╔══

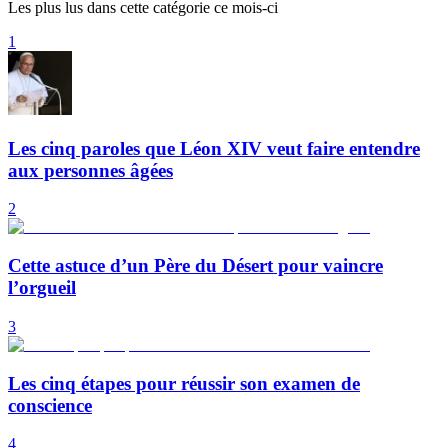
Les plus lus dans cette catégorie ce mois-ci
1
Les cinq paroles que Léon XIV veut faire entendre
aux personnes âgées
2
Cette astuce d’un Père du Désert pour vaincre
l’orgueil
3
Les cinq étapes pour réussir son examen de
conscience
4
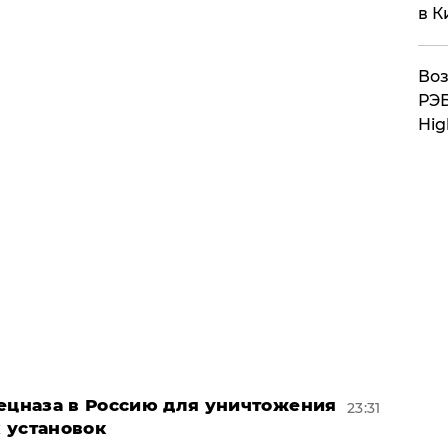
в К
Воз
РЭБ
Hig
пецназа в Россию для уничтожения
23:31
 установок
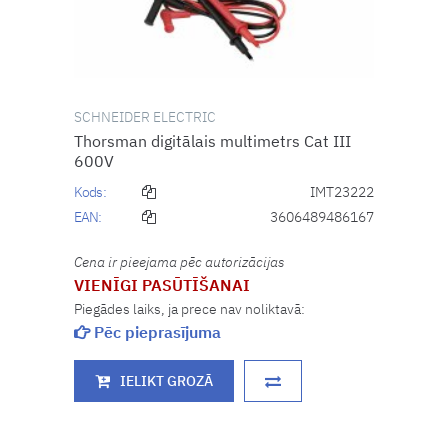
SCHNEIDER ELECTRIC
Thorsman digitālais multimetrs Cat III
600V
Kods:
IMT23222
EAN:
3606489486167
Cena ir pieejama pēc autorizācijas
VIENĪGI PASŪTĪŠANAI
Piegādes laiks, ja prece nav noliktavā:
Pēc pieprasījuma
IELIKT GROZĀ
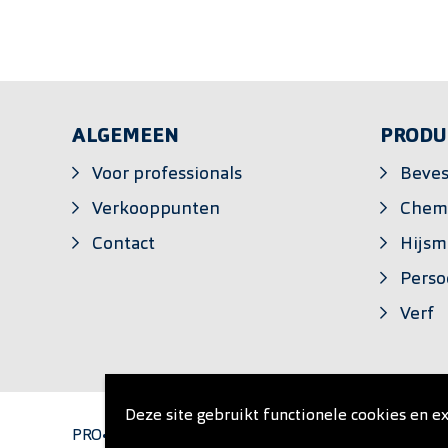
ALGEMEEN
PRODU
Voor professionals
Beves
Verkooppunten
Chem
Contact
Hijsm
Perso
Verf
Deze site gebruikt functionele cookies en ex
PRO•ONE is een private label van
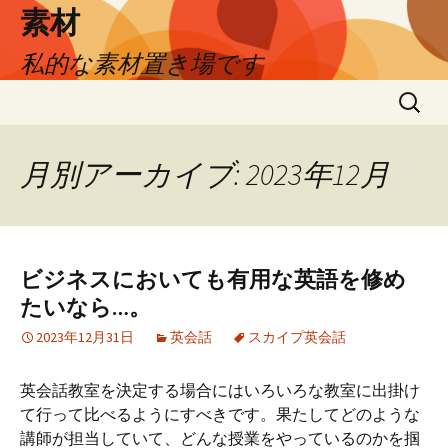
素材
私的な素材置き場です
コ
検
ン
索:
テ
ン
月別アーカイブ: 2023年12月
ツ
へ
ス
キ
ビジネスにおいても有用な英語を修め
ッ
たいなら…。
プ
2023年12月31日
英会話
スカイプ英会話
英会話教室を決定する場合にはいろいろな教室に出掛け
て行って比べるようにすべきです。果たしてどのような
講師が担当していて、どんな授業をやっているのかを掴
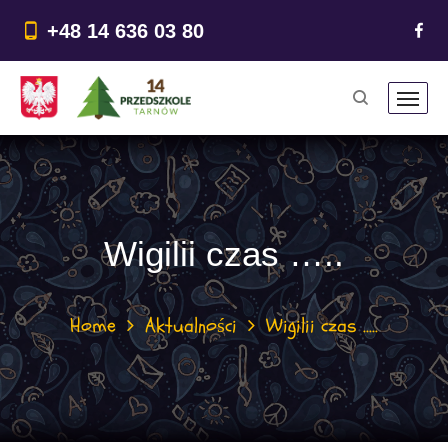
do
treści
+48 14 636 03 80
Wigilii czas …..
Home
Aktualności
Wigilii czas …..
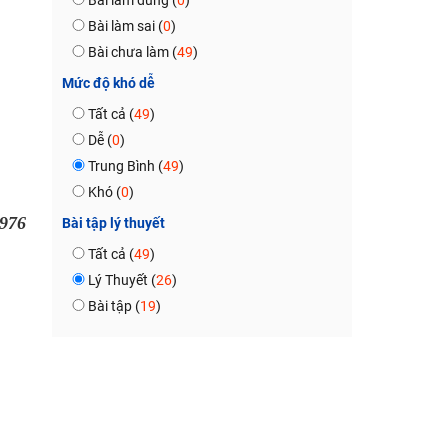
Bài làm đúng (
0
)
Bài làm sai (
0
)
Bài chưa làm (
49
)
Mức độ khó dễ
Tất cả (
49
)
Dễ (
0
)
Trung Bình (
49
)
Khó (
0
)
976
Bài tập lý thuyết
Tất cả (
49
)
Lý Thuyết (
26
)
Bài tập (
19
)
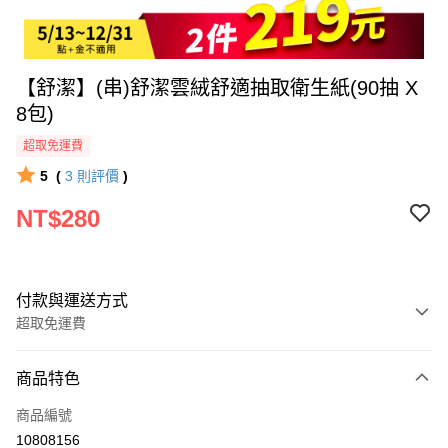
【舒潔】(串)舒潔雲絨舒適抽取衛生紙(90抽 X
8包)
超取免運費
5
(
3
則評價
)
NT$280
付款與運送方式
超取免運費
付款方式
商品特色
全家線上支付
商品編號
超商取貨付款
10808156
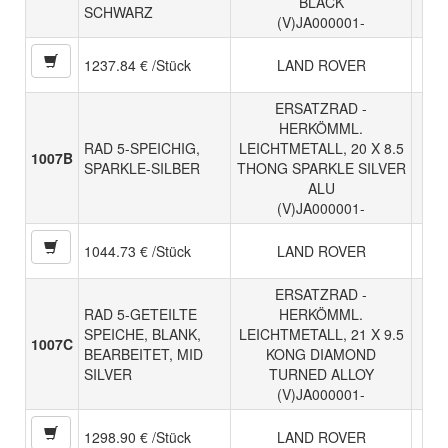
BLACK
SCHWARZ
(V)JA000001-
1237.84 € /Stück
LAND ROVER
ERSATZRAD -
HERKÖMML.
RAD 5-SPEICHIG,
LEICHTMETALL, 20 X 8.5
1007B
SPARKLE-SILBER
THONG SPARKLE SILVER
ALU
(V)JA000001-
1044.73 € /Stück
LAND ROVER
ERSATZRAD -
RAD 5-GETEILTE
HERKÖMML.
SPEICHE, BLANK,
LEICHTMETALL, 21 X 9.5
1007C
BEARBEITET, MID
KONG DIAMOND
SILVER
TURNED ALLOY
(V)JA000001-
1298.90 € /Stück
LAND ROVER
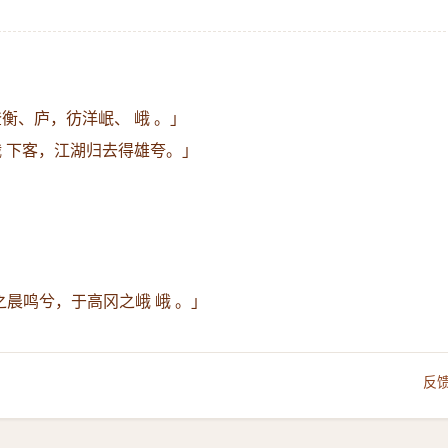
衡、庐，彷洋岷、 峨 。」
峨 下客，江湖归去得雄夸。」
之晨鸣兮，于高冈之峨 峨 。」
反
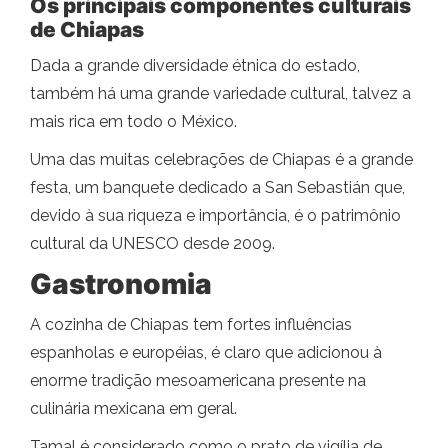
Os principais componentes culturais
de Chiapas
Dada a grande diversidade étnica do estado,
também há uma grande variedade cultural, talvez a
mais rica em todo o México.
Uma das muitas celebrações de Chiapas é a grande
festa, um banquete dedicado a San Sebastián que,
devido à sua riqueza e importância, é o patrimônio
cultural da UNESCO desde 2009.
Gastronomia
A cozinha de Chiapas tem fortes influências
espanholas e européias, é claro que adicionou à
enorme tradição mesoamericana presente na
culinária mexicana em geral.
Tamal é considerado como o prato de vigília de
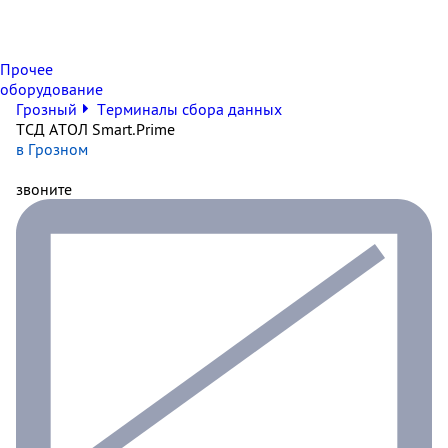
Прочее
оборудование
Грозный
Терминалы сбора данных
ТСД АТОЛ Smart.Prime
в Грозном
звоните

╚══

→ WHAT NEEDS TO BE DONE
With the pictures left out, give again exactly the lines from the one with "RAD 5-GETEILTE" through the end of the data, both included.

→ SOLUTION
RAD 5-GETEILTE
HERKÖMML.
SPEICHE, BLANK,
LEICHTMETALL, 21 X 9.5
1007C
BEARBEITET, MID
KONG DIAMOND
SILVER
TURNED ALLOY
(V)JA000001-
1298.90 € /Stück
LAND ROVER
衡、庐，彷洋岷、 峨 。」
峨 下客，江湖归去得雄夸。」
之晨鸣兮，于高冈之峨 峨 。」
反
Os principais componentes culturais
de Chiapas
Dada a grande diversidade étnica do estado,
também há uma grande variedade cultural, talvez a
mais rica em todo o México.
Uma das muitas celebrações de Chiapas é a grande
festa, um banquete dedicado a San Sebastián que,
devido à sua riqueza e importância, é o patrimônio
cultural da UNESCO desde 2009.
Gastronomia
A cozinha de Chiapas tem fortes influências
espanholas e européias, é claro que adicionou à
enorme tradição mesoamericana presente na
culinária mexicana em geral.
Tamal é considerado como o prato de vigília de
Прочее
оборудование
Грозный
Терминалы сбора данных
ТСД АТОЛ Smart.Prime
в Грозном
звоните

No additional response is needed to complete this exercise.